Le bon : ce sont les longs passages se déroulant dans l’aquarium, très poétiques, où les différentes espèces de poissons rares décrites par Caitlin semblent des métaphores sur sa vie, c’est aussi cet aquarium, bocal sécurisant pour l’enfant ; les premières rencontres entre la fillette et le vieil homme sont très belles de même que les scènes entre Caitlin et son amie Shalini découvrant les amours enfantines. Vann restant quand même toujours Vann, il y a aussi des passages réussis mais atroces d’horreur quand Sheri raconte à sa fille, la vie qu’elle a dû mener pour s’occuper seule de sa mère à l’agonie (Emouvant « œuf de sang »).

Le moins bon : les dialogues ne m’ont pas toujours paru très bien torchés (par exemple entre Sheri et les flics) et surtout, si les situations sont le plus souvent dramatiques, les mots ne l’expriment pas toujours aussi bien qu’on pourrait le souhaiter, ce qui fait que l’ensemble manque du souffle qui fait les grands romans. Et puis cette tendance de l’écrivain à en faire souvent un peu trop (Sheri obligeant Caitlin à jouer son calvaire d’aide-soignante de sa mère).

Pour conclure, le roman n’est pas mauvais mais il n’atteint pas complètement son but. A demi réussi donc. Quant à ce nouvel écrivain David Vann se profilant ici… Hum ! Hum ! A suivre ?

« Le vieil homme se tourna alors vers moi, s’agenouilla, un geste qui paru douloureux. Il prit mes mains dans les siennes. Une peau froide et humide, rêche. Ecoute, dit-il. Tu commences juste. Tu as une longue vie qui t’attend. Moi, il ne m’en reste qu’un peu. D’autres hommes se mettront à genoux devant toi, plus tard, ils t’offriront leur vie, mais je t’offre davantage. Offrir la fin d’une vie, c’est bien plus, et mes raisons sont bien plus pures. Je t’aime plus qu’aucun homme ne t’aimera jamais. J’essayai de retirer mes mains, mais il tint bon. Il y aura des périodes difficiles. Déroutantes. Tu ne seras pas contente.
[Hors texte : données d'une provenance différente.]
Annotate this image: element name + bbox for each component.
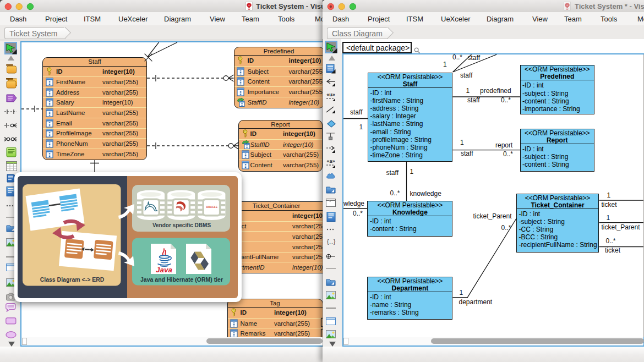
svg-text:Java and Hibernate (ORM) tier: Java and Hibernate (ORM) tier (140, 276, 223, 282)
svg-text:«u»: «u» (326, 92, 335, 97)
svg-text:Vendor specific DBMS: Vendor specific DBMS (152, 222, 211, 228)
svg-text:+: + (566, 3, 568, 7)
svg-text:Class Diagram <-> ERD: Class Diagram <-> ERD (40, 276, 105, 282)
svg-text:ORACLE: ORACLE (206, 206, 218, 209)
svg-text:+: + (248, 3, 250, 7)
svg-text:Java: Java (156, 266, 173, 274)
svg-text:«a»: «a» (326, 158, 335, 164)
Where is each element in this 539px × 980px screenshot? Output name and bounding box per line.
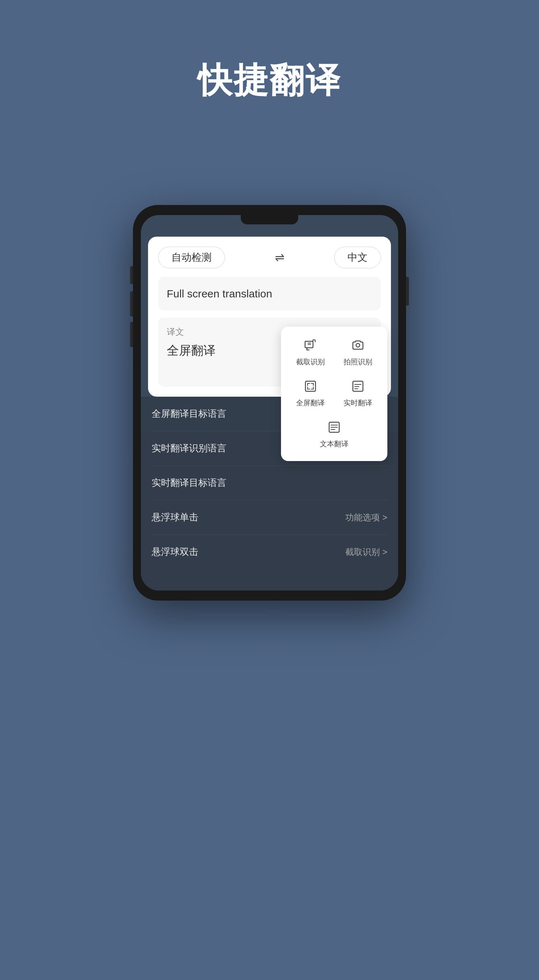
phone-btn-left3 [130,322,133,347]
camera-icon [352,339,365,355]
popup-label-camera: 拍照识别 [344,357,372,367]
phone-btn-left1 [130,266,133,284]
popup-item-text[interactable]: 文本翻译 [313,416,355,454]
action-popup: 截取识别 拍照识别 [281,326,387,461]
popup-grid: 截取识别 拍照识别 [290,334,379,454]
fullscreen-icon [304,380,317,396]
settings-label-float-double: 悬浮球双击 [152,546,198,558]
phone-btn-right [406,277,409,306]
popup-item-realtime[interactable]: 实时翻译 [337,375,379,413]
settings-item-float-double[interactable]: 悬浮球双击 截取识别 > [152,535,387,569]
page-title: 快捷翻译 [198,57,341,104]
settings-label-realtime-source: 实时翻译识别语言 [152,442,227,455]
language-selector-row: 自动检测 ⇌ 中文 [158,247,381,268]
capture-icon [304,339,317,355]
settings-label-float-single: 悬浮球单击 [152,511,198,523]
source-language-button[interactable]: 自动检测 [158,247,225,268]
swap-languages-icon[interactable]: ⇌ [275,251,285,264]
popup-item-fullscreen[interactable]: 全屏翻译 [290,375,331,413]
realtime-icon [352,380,365,396]
phone-screen: 自动检测 ⇌ 中文 Full screen translation 译文 全屏翻… [141,215,398,590]
popup-item-camera[interactable]: 拍照识别 [337,334,379,372]
popup-label-realtime: 实时翻译 [344,398,372,408]
input-text: Full screen translation [167,286,372,302]
popup-item-capture[interactable]: 截取识别 [290,334,331,372]
settings-value-float-double: 截取识别 > [345,546,387,558]
svg-rect-4 [306,381,315,391]
settings-value-float-single: 功能选项 > [345,512,387,523]
input-area[interactable]: Full screen translation [158,277,381,310]
phone-btn-left2 [130,291,133,317]
popup-container: 实时翻译识别语言 实时翻译目标语言 悬浮球单击 功能选项 > 悬浮球双击 截取识… [141,431,398,590]
settings-label-fullscreen-target: 全屏翻译目标语言 [152,407,227,420]
popup-label-text: 文本翻译 [320,439,349,449]
phone-shell: 自动检测 ⇌ 中文 Full screen translation 译文 全屏翻… [133,205,406,601]
target-language-button[interactable]: 中文 [334,247,381,268]
svg-point-3 [356,344,360,347]
popup-label-fullscreen: 全屏翻译 [296,398,325,408]
settings-item-float-single[interactable]: 悬浮球单击 功能选项 > [152,500,387,535]
settings-label-realtime-target: 实时翻译目标语言 [152,477,227,489]
text-icon [328,421,341,437]
phone-notch [241,215,298,224]
popup-label-capture: 截取识别 [296,357,325,367]
settings-item-realtime-target[interactable]: 实时翻译目标语言 [152,466,387,500]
Mais souviens-toi juste que je t’aime et que je ferai n’importe quoi pour toi, à partir d’aujourd’hui. »

David Vann  Aquarium  Gallmeister – 271 pages –

Traduit de l’américain par Laura Derajinski

A noter que le texte est parsemé de petits dessins en noir et blanc, correspondant aux poissons cités dans le récit.